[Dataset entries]
- - - - -

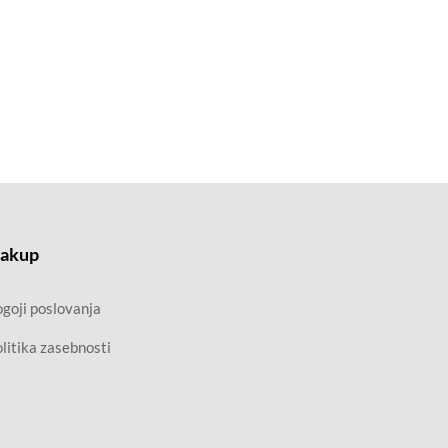
akup
goji poslovanja
litika zasebnosti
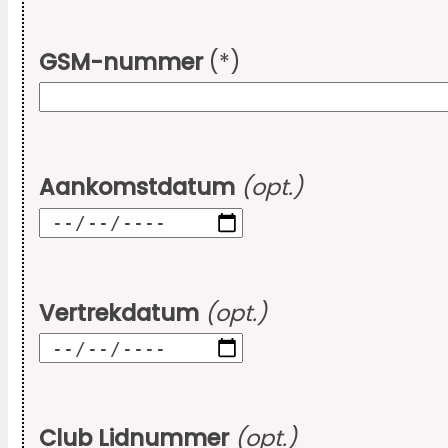
GSM-nummer
(*)
Aankomstdatum
(opt.)
Vertrekdatum
(opt.)
Club Lidnummer
(opt.)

- - - - -

Start at the top line above and repeat the records verbatim, leaving images out.

akup
goji poslovanja
litika zasebnosti
GSM-nummer
(*)
Aankomstdatum
(opt.)
Vertrekdatum
(opt.)
Club Lidnummer
(opt.)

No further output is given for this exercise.